THE TASK: Can the lines below, from the one that holds "コールグレー Ｇ４９０ＣＧ" to the very end, be echoed exactly, with both ends included and no pictures?

EXTRACTED ENTRIES:
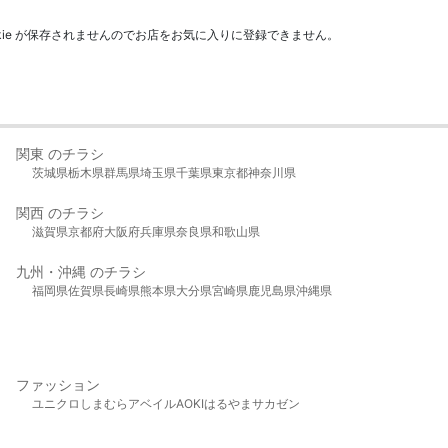
kie が保存されませんのでお店をお気に入りに登録できません。
関東 のチラシ
茨城県
栃木県
群馬県
埼玉県
千葉県
東京都
神奈川県
関西 のチラシ
滋賀県
京都府
大阪府
兵庫県
奈良県
和歌山県
九州・沖縄 のチラシ
福岡県
佐賀県
長崎県
熊本県
大分県
宮崎県
鹿児島県
沖縄県
ファッション
ユニクロ
しまむら
アベイル
AOKI
はるやま
サカゼン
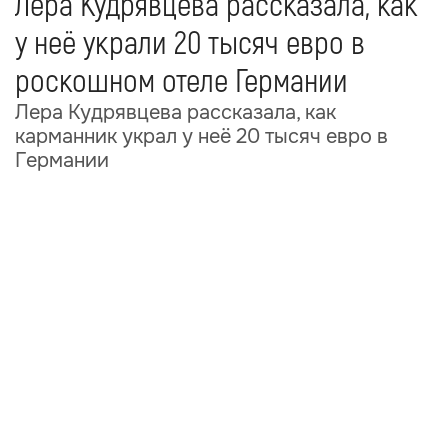
Лера Кудрявцева рассказала, как
у неё украли 20 тысяч евро в
роскошном отеле Германии
Лера Кудрявцева рассказала, как
карманник украл у неё 20 тысяч евро в
Германии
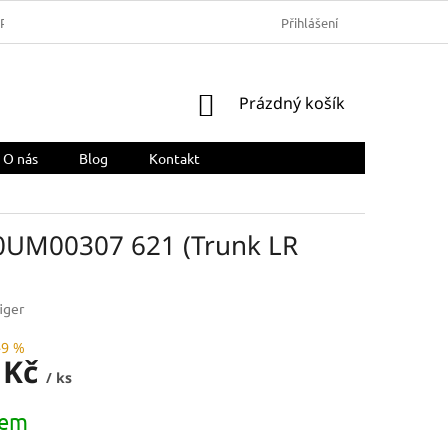
ARMA
OBCHODNÍ PODMÍNKY
REKLAMACE A VRÁCENÍ ZBOŽÍ
Přihlášení
NÁKUPNÍ
Prázdný košík
KOŠÍK
O nás
Blog
Kontakt
M0UM00307 621 (Trunk LR
iger
–9 %
 Kč
/ ks
dem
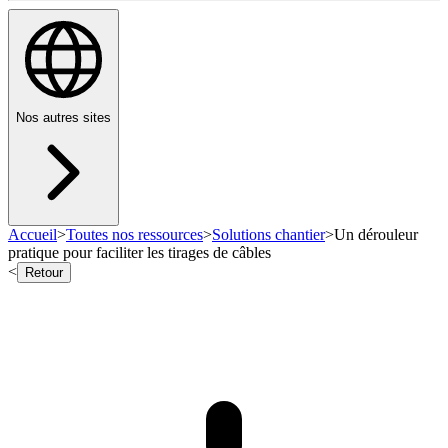
Nos autres sites
Accueil
>
Toutes nos ressources
>
Solutions chantier
>
Un dérouleur
pratique pour faciliter les tirages de câbles
<
Retour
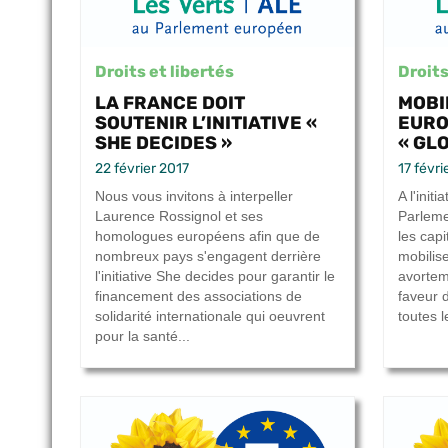
Droits et libertés
Droits
LA FRANCE DOIT
MOBI
SOUTENIR L’INITIATIVE «
EURO
SHE DECIDES »
« GL
22 février 2017
17 févri
Nous vous invitons à interpeller
A l'init
Laurence Rossignol et ses
Parleme
homologues européens afin que de
les cap
nombreux pays s'engagent derrière
mobilise
l'initiative She decides pour garantir le
avortem
financement des associations de
faveur 
solidarité internationale qui oeuvrent
toutes 
pour la santé...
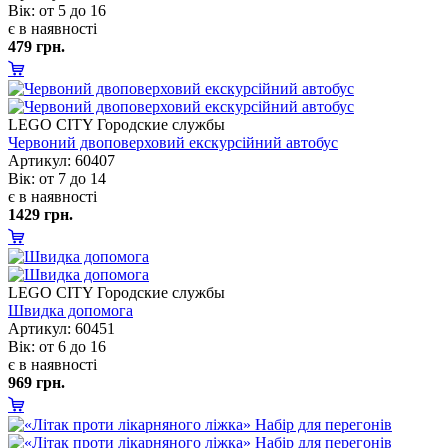
ік: от 5 до 16
є в наявності
479 грн.
LEGO CITY Городские службы
Червоний двоповерховий екскурсійний автобус
Артикул: 60407
ік: от 7 до 14
є в наявності
1429 грн.
LEGO CITY Городские службы
Швидка допомога
Артикул: 60451
ік: от 6 до 16
є в наявності
969 грн.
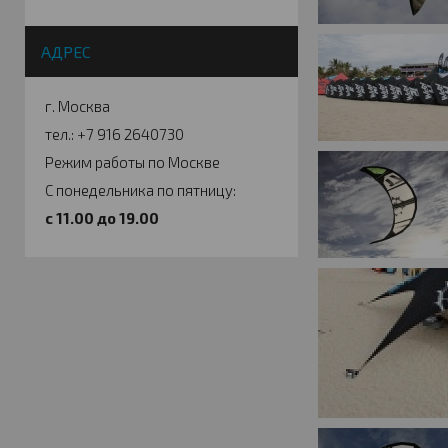
АДРЕС
г. Москва
тел.: +7 916 2640730
Режим работы по Москве
С понедельника по пятницу:
c 11.00 до 19.00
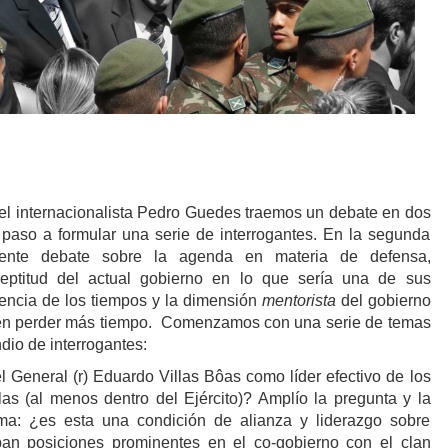
y el internacionalista Pedro Guedes traemos un debate en dos
, paso a formular una serie de interrogantes. En la segunda
iente debate sobre la agenda en materia de defensa,
eptitud del actual gobierno en lo que sería una de sus
gencia de los tiempos y la dimensión
mentorista
del gobierno
en perder más tiempo. Comenzamos con una serie de temas
dio de interrogantes:
l General (r) Eduardo Villas Bôas como líder efectivo de los
llas (al menos dentro del Ejército)? Amplío la pregunta y la
rma: ¿es esta una condición de alianza y liderazgo sobre
pan posiciones prominentes en el co-gobierno con el clan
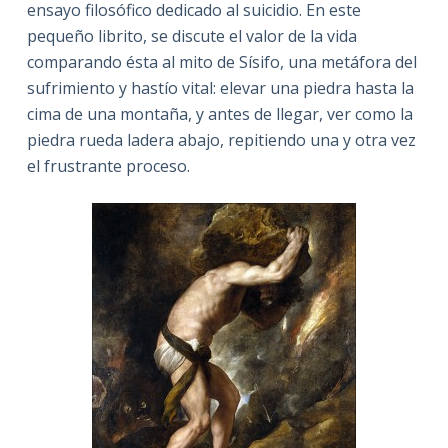
ensayo filosófico dedicado al suicidio. En este
pequeño librito, se discute el valor de la vida
comparando ésta al mito de Sísifo, una metáfora del
sufrimiento y hastío vital: elevar una piedra hasta la
cima de una montaña, y antes de llegar, ver como la
piedra rueda ladera abajo, repitiendo una y otra vez
el frustrante proceso.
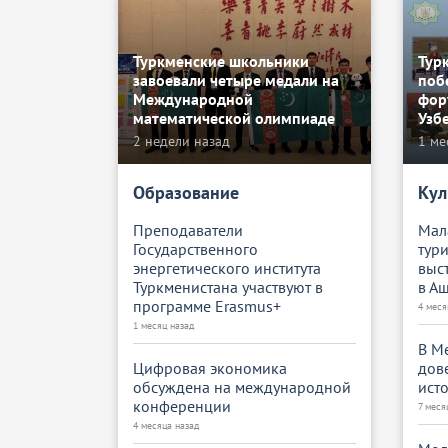
Туркменские школьники
Тур
завоевали четыре медали на
поб
Международной
фор
математической олимпиаде
Узб
2 недели назад
1 ме
Образование
Кул
Преподаватели
Мал
Государственного
тур
энергетического института
выс
Туркменистана участвуют в
в А
программе Erasmus+
4 меся
1 месяц назад
В М
Цифровая экономика
дов
обсуждена на международной
ист
конференции
7 меся
4 месяца назад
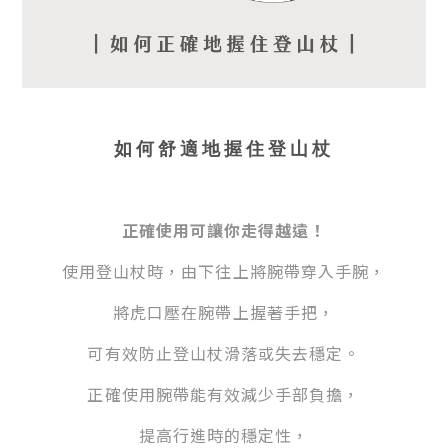
如何舒適地握住登山杖
正確使用可讓你走得越遠！
使用登山杖時，由下往上將腕帶穿入手腕，
將虎口壓在腕帶上握著手把，
可有效防止登山杖滑落或失去穩定。
正確使用腕帶能有效減少手部負擔，
提高行進時的穩定性，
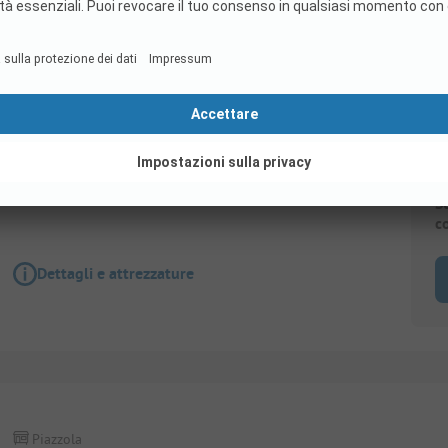
Piazzola
Piazzola per camper (caravana) 16 Amp.
S
c
Dettagli e attrezzature
Piazzola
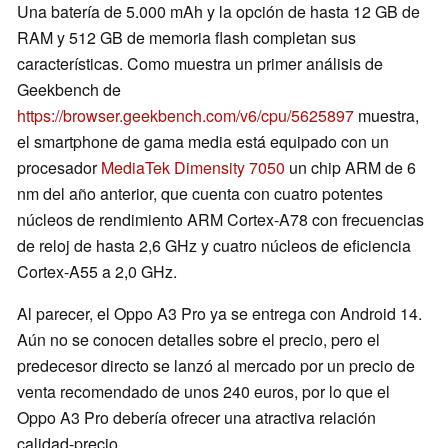
Una batería de 5.000 mAh y la opción de hasta 12 GB de
RAM y 512 GB de memoria flash completan sus
características. Como muestra un primer análisis de
Geekbench de
https://browser.geekbench.com/v6/cpu/5625897
muestra,
el smartphone de gama media está equipado con un
procesador
MediaTek Dimensity 7050
un chip ARM de 6
nm del año anterior, que cuenta con cuatro potentes
núcleos de rendimiento ARM Cortex-A78 con frecuencias
de reloj de hasta 2,6 GHz y cuatro núcleos de eficiencia
Cortex-A55 a 2,0 GHz.
Al parecer, el Oppo A3 Pro ya se entrega con Android 14.
Aún no se conocen detalles sobre el precio, pero el
predecesor directo se lanzó al mercado por un precio de
venta recomendado de unos 240 euros, por lo que el
Oppo A3 Pro debería ofrecer una atractiva relación
calidad-precio.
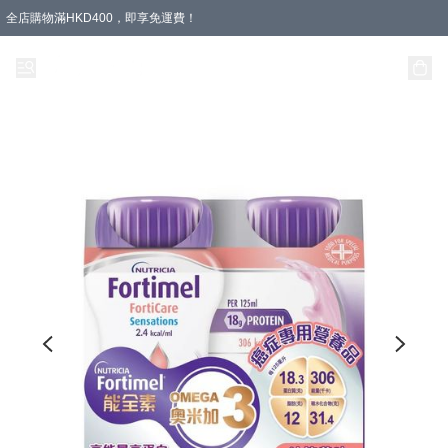
全店購物滿HKD400，即享免運費！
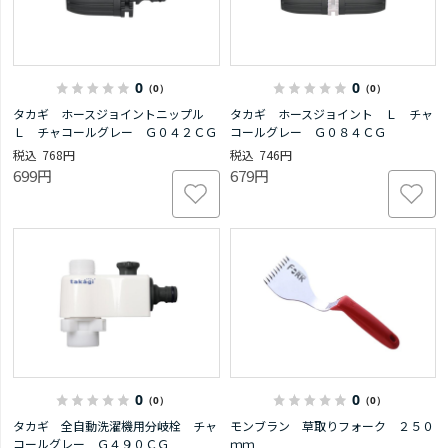
0
0
（0）
（0）
タカギ ホースジョイントニップル
タカギ ホースジョイント Ｌ チャ
Ｌ チャコールグレー Ｇ０４２ＣＧ
コールグレー Ｇ０８４ＣＧ
768円
746円
699円
679円
0
0
（0）
（0）
タカギ 全自動洗濯機用分岐栓 チャ
モンブラン 草取りフォーク ２５０
コールグレー Ｇ４９０ＣＧ
ｍｍ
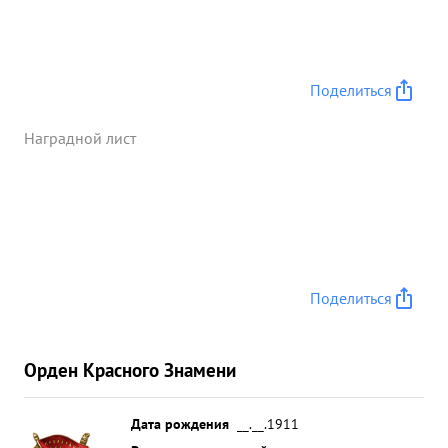
Поделиться
Наградной лист
Поделиться
Орден Красного Знамени
Дата рождения
__.__.1911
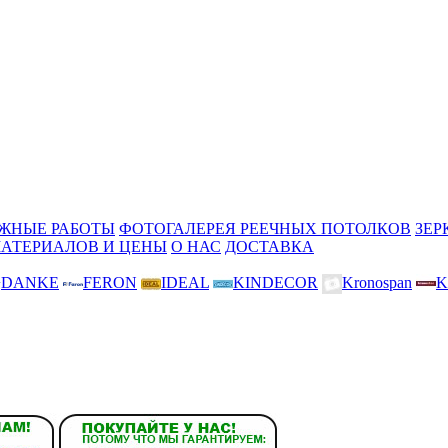
ЖНЫЕ РАБОТЫ
ФОТОГАЛЕРЕЯ РЕЕЧНЫХ ПОТОЛКОВ
ЗЕР
МАТЕРИАЛОВ И ЦЕНЫ
О НАС
ДОСТАВКА
DANKE
FERON
IDEAL
KINDECOR
Kronospan
K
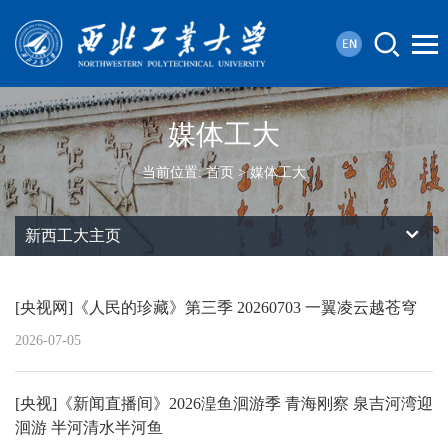
媒体工大
当前位置:
首页
>
媒体工大
新西工大主页
[央视网]《人民的珍藏》第三季 20260703 一翼凌云越苍穹
2026-07-05
[央视]《新闻直播间》2026湟鱼洄游季 青海刚察 泉吉河湾迎
洄游 半河清水半河鱼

RESPONSE:
コールグレー Ｇ４９０ＣＧ
ｍｍ
Поделиться
Наградной лист
Поделиться
Орден Красного Знамени
Дата рождения
__.__.1911
ЖНЫЕ РАБОТЫ
ФОТОГАЛЕРЕЯ РЕЕЧНЫХ ПОТОЛКОВ
ЗЕР
МАТЕРИАЛОВ И ЦЕНЫ
О НАС
ДОСТАВКА
DANKE
FERON
IDEAL
KINDECOR
Kronospan
K
媒体工大
当前位置:
首页
>
媒体工大
新西工大主页
[央视网]《人民的珍藏》第三季 20260703 一翼凌云越苍穹
2026-07-05
[央视]《新闻直播间》2026湟鱼洄游季 青海刚察 泉吉河湾迎
洄游 半河清水半河鱼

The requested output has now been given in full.